第5話 じ、実は・・・


 僕は先輩の想定外の言葉に、思わず声が裏返ってしまった!


 先輩を100円で買う?一体、どういう意味だあ?

 僕は自分でもどういう顔をしているのか、全然想像できないくらいに混乱してる!

 だけど、肝心な先輩は縮こまっているというか、少し上目使いで僕を見ている。でも、その目を見る限りでは冗談で言ってるとは全然思えないから、僕の混乱はますます酷くなっているとしか言いようがなーい!

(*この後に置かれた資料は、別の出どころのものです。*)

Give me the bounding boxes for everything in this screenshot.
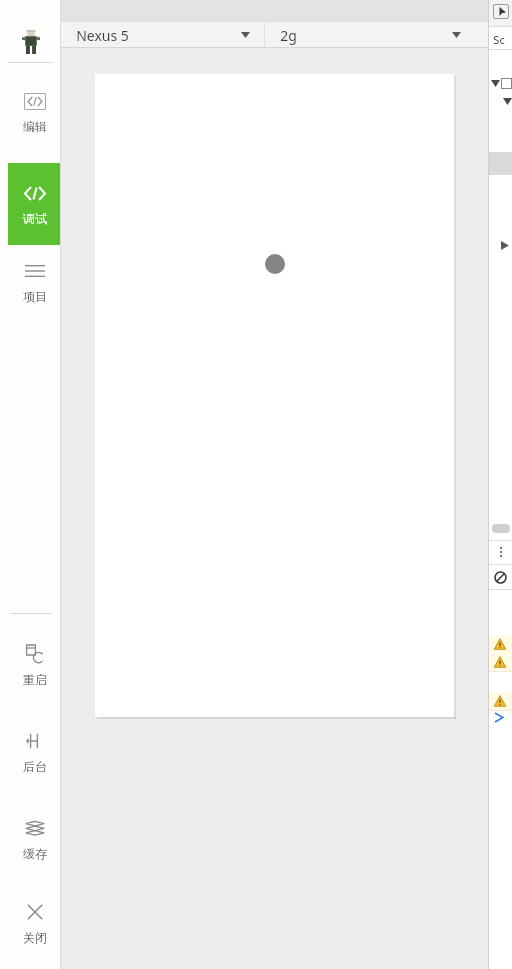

「・・・時間100円!あー、いや、1日100円でもいいから、お願い!」

「ちょ、ちょっと先輩!何を言い出すかと思ったら、人身売買ですかあ!?いくらタイソーが100円ショップとはいえ、アルバイト店員を100円で買えって、ちょっとおかしくないですかあ?」

「そ、そんな人聞きの悪い事は言わないで!これは大真面目な相談なんだから!」

「と、とにかく、何で100円なのかは後回しにするとして、その『大真面目な相談』とやらの内容を教えてください!」


 僕は身を乗り出して先輩に迫ったけど、先輩はさっき以上に縮こまってるし、顔も引き攣っている!一体、何をしたいんだあ!?

「・・・い、言わないとダメ?」

「当たり前ですよ!だいたい、その100円の件だって新手の詐欺か、それとも県の青少年保護条例に違反するような事だとしか思えないです!そうなったら、さすがに僕もお断りさせて頂きます」

「そ、それは・・・新手の詐欺じゃあないけど・・・県の青少年保護条例に違反するような言い方かもしれないけど、大丈夫だと思う・・・」

「先輩!ハッキリ物事を言って下さい!僕だって困ってますからあ」


 僕はだんだん腹が立って来たけど、逆に先輩はますます縮こまっているとしか思えない・・・


 でも、こんな事で腹を立てているようでは大人気ない(?)と思ったから、ここで一度座り直してから呼吸を整えた・・・けど・・・ホントに先輩は何を言いたいんだあ!?


「・・・せんぱーい」

「ん?」

「担当直入に聞きます。明日、僕に何かをやって欲しいんですか?」

「そ、それは間違いない・・・」

「じゃあ、何をやって欲しいんですか?内容によっては考えますから、その内容を教えて下さい」

 僕は先輩に優しく言ったつもりだったけど、その先輩は暫く無言でいた。でも、やがて顔を上げた。その表情は、どちらかと言えば『迷っている』というように感じる表情だ・・・

「・・・い、言わないとダメ?」

「そうです。その内容によっては考えます」

「とにかく並野君!お願い!!」

 先輩はそう言うと両手を頭の上に乗せて、いわゆる『お願いポーズ』を取った。